Originally posted by Proper Knob
It's an interesting topic and one i am going to look into. Any good books you would recommend on meditation?!
Not really. Various techniques and practices are just “effective means”, and effective means for one person might not be so for others. If you are a musician and drummer, that might be an “in”: tuning and grooving with rhythms until the concept-chasing mind lets go. Probably hard rock is out, but maybe some African rhythms. I’m listening to a CD called “African Reggae” right now: it works because I can’t understand the lyrics (and the voice is just part of the music), so that there is no concept intrusion. I like the Reggae “riddims”. I also have a CD called “Inner Rhythms”by Randy Crafton, which is specifically designed to be a meditative, and weaves various percussion instruments.
In general, I do tend to prefer fairly long tracks if I’m using music for meditation: something like Ravi Shankar, perhaps (I have a wonderful CD of ragas with Shankar on the sitar and Yehudi Menuhin on the violin). Sometimes I create them by recording a particular piece over and over.
I started with Zen koans, and still use them (though I usually “translate” them out of any particular cultural context. Now I mostly just do an open meditation where I observe both my environment and my thoughts as the arise, just as if they were birds winging across the mind-ground. Eventually there are longer and longer periods of just being aware, without flitting thought-shadows. Nothing wrong with thinking: just as there is nothing wrong with wearing sunglasses when it’s bright outside—but one wants to be able to take them off or put them on as a choice; same with thinking.

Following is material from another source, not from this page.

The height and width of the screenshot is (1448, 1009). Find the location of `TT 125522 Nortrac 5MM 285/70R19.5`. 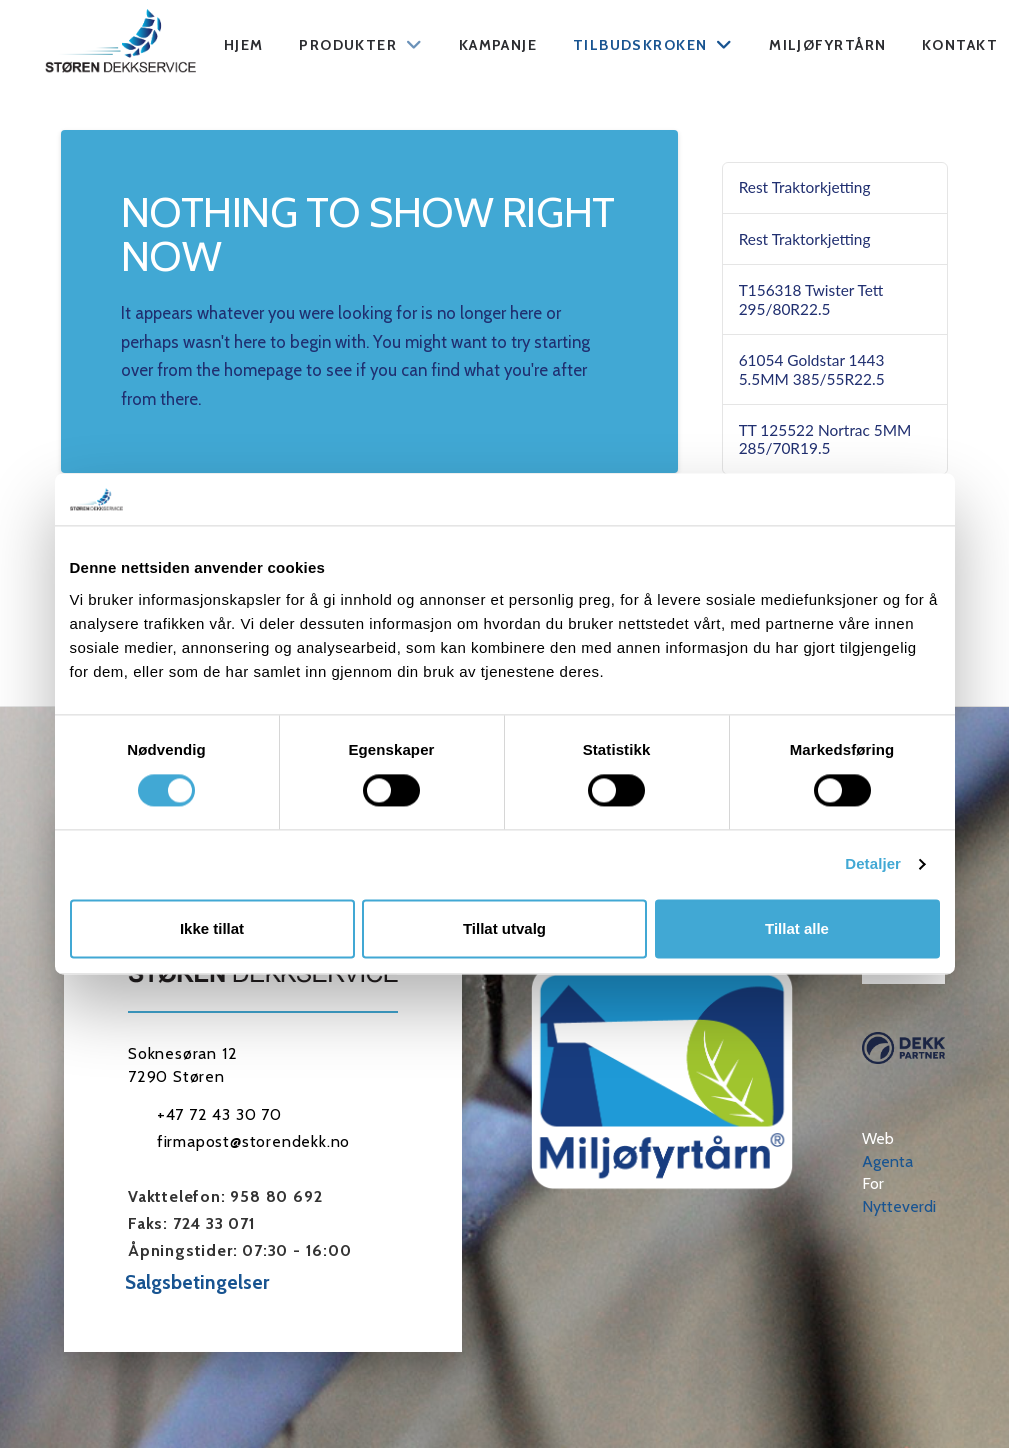

TT 125522 Nortrac 5MM 285/70R19.5 is located at coordinates (825, 439). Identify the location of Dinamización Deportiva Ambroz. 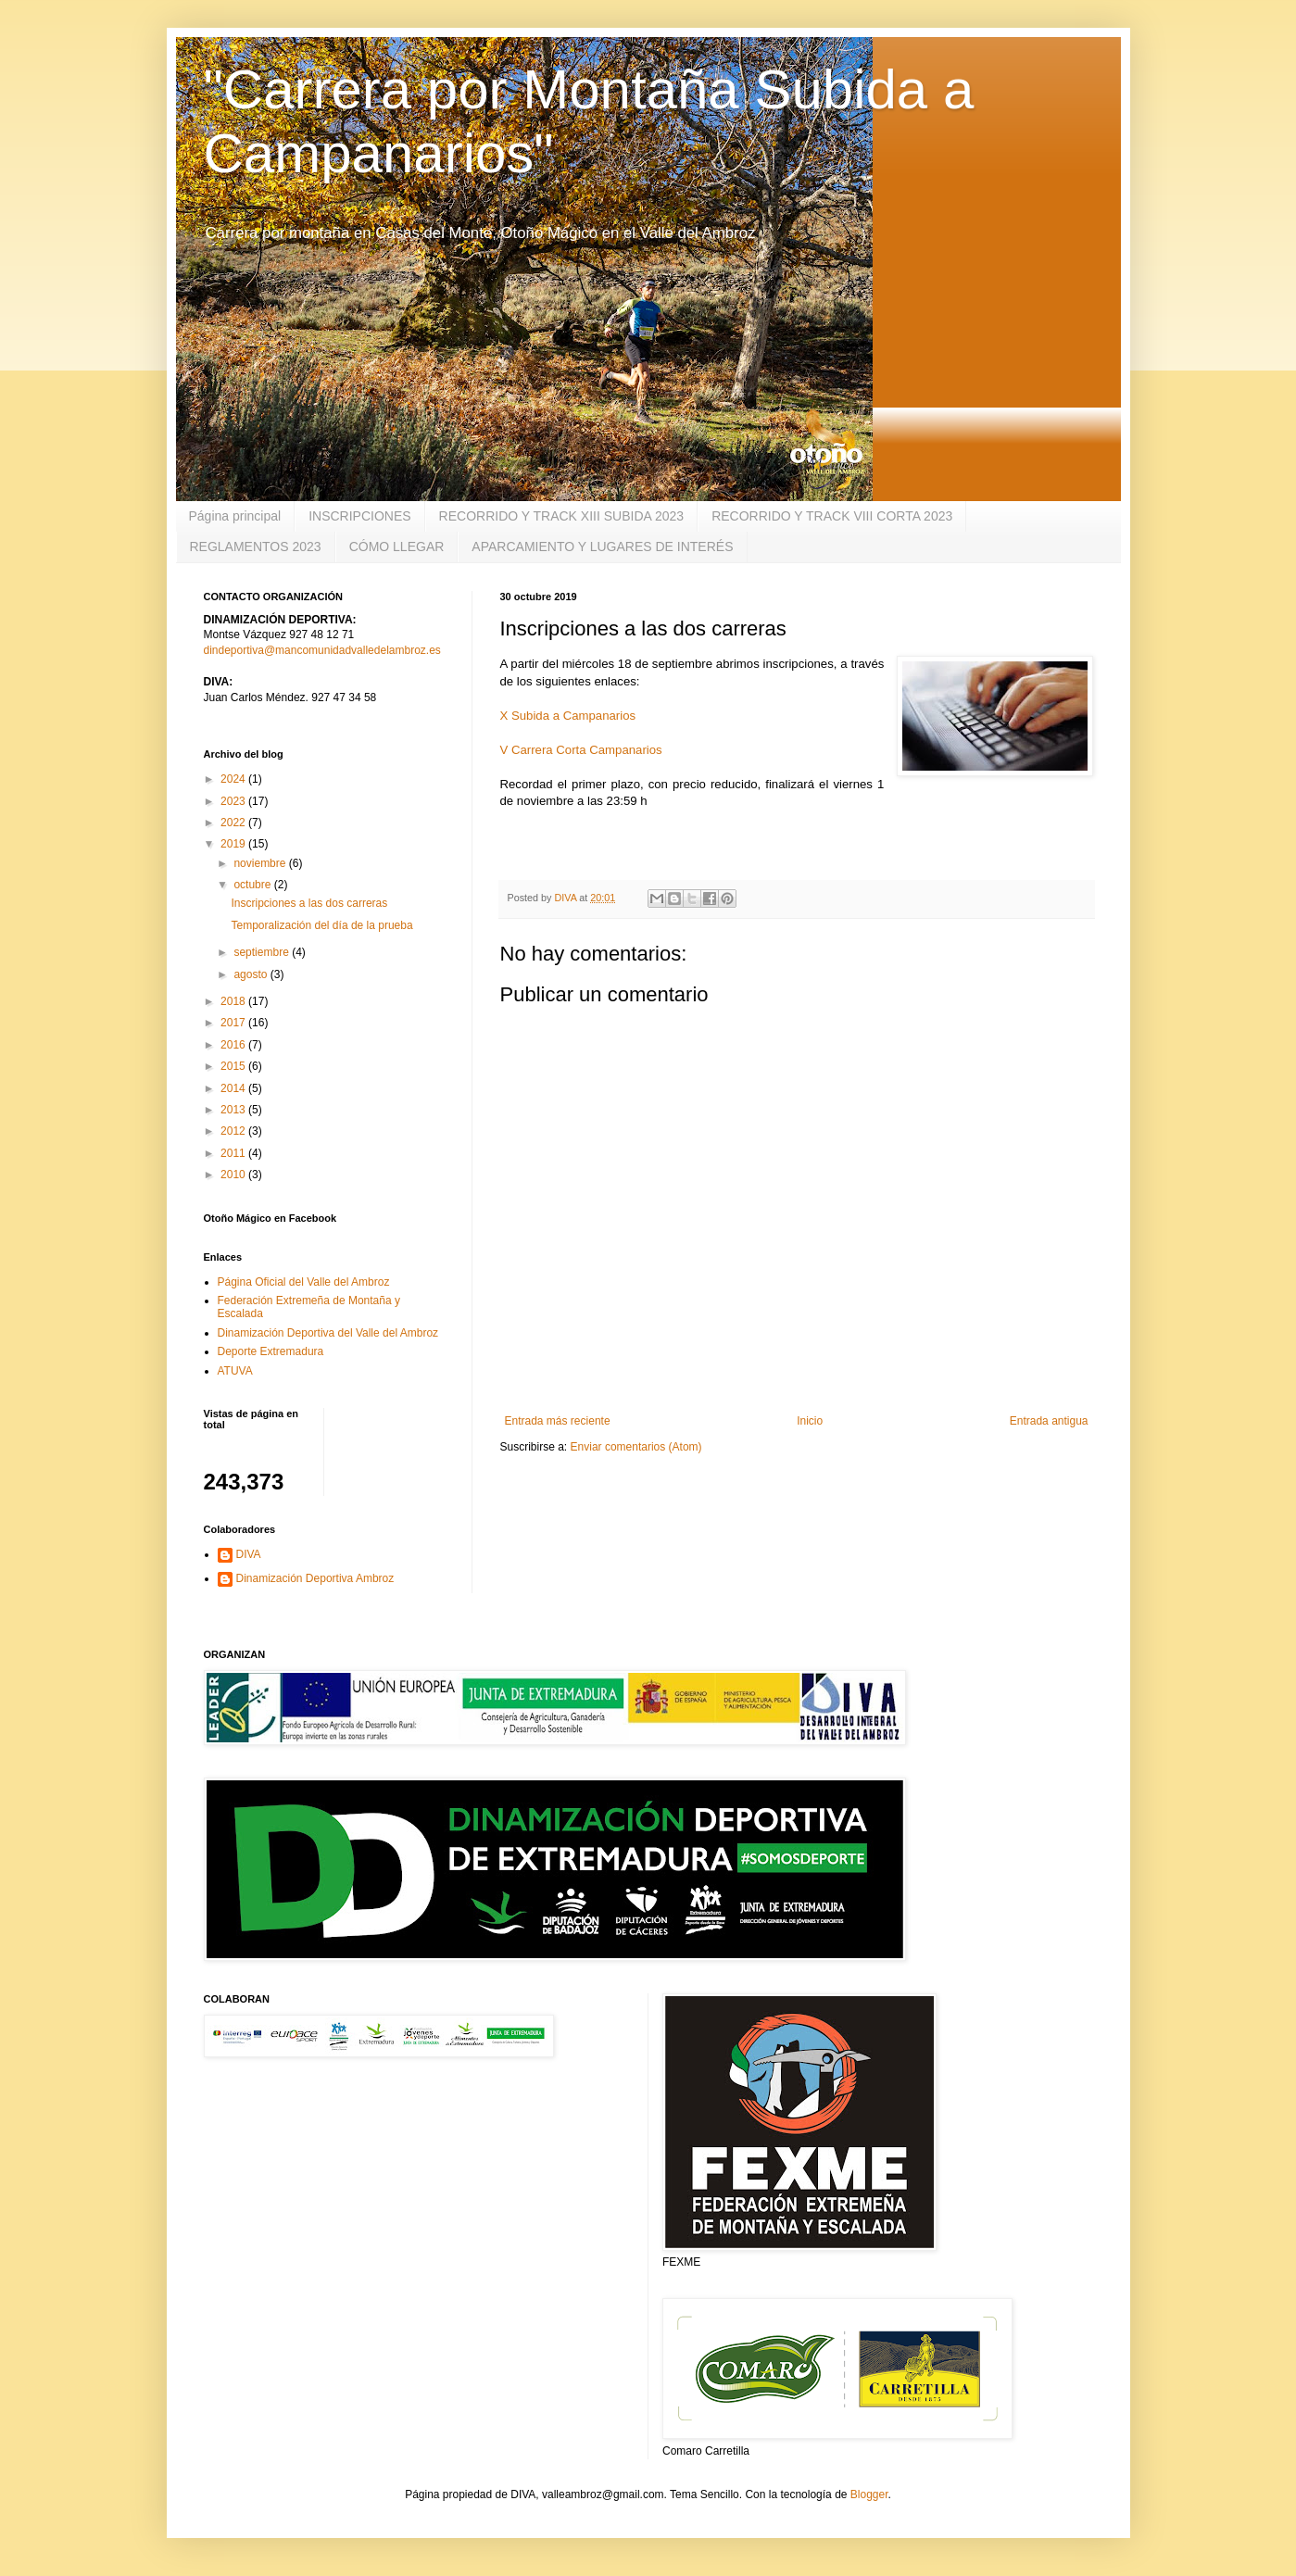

Reality—the just-so-suchness (
tathata) in which and
of which we are—is prior to all conceptualization and thought (which activities, it also, of course, includes—but not more so than, say eating). If, when we think, we want to think about that reality, then we need to just observe/experience
It. That’s all.
EDIT: I didn't mean to imply that passive listening is not the only way to do music mediation: I often do my tai chi movements, or more often just do free dancing, that seems to incorporate some of the tai chi/chi gung spontaneously and expansively; I also drum on an African drum I have—I have no training, but my wife says I manage to keep the rhythms: I can do that for hours!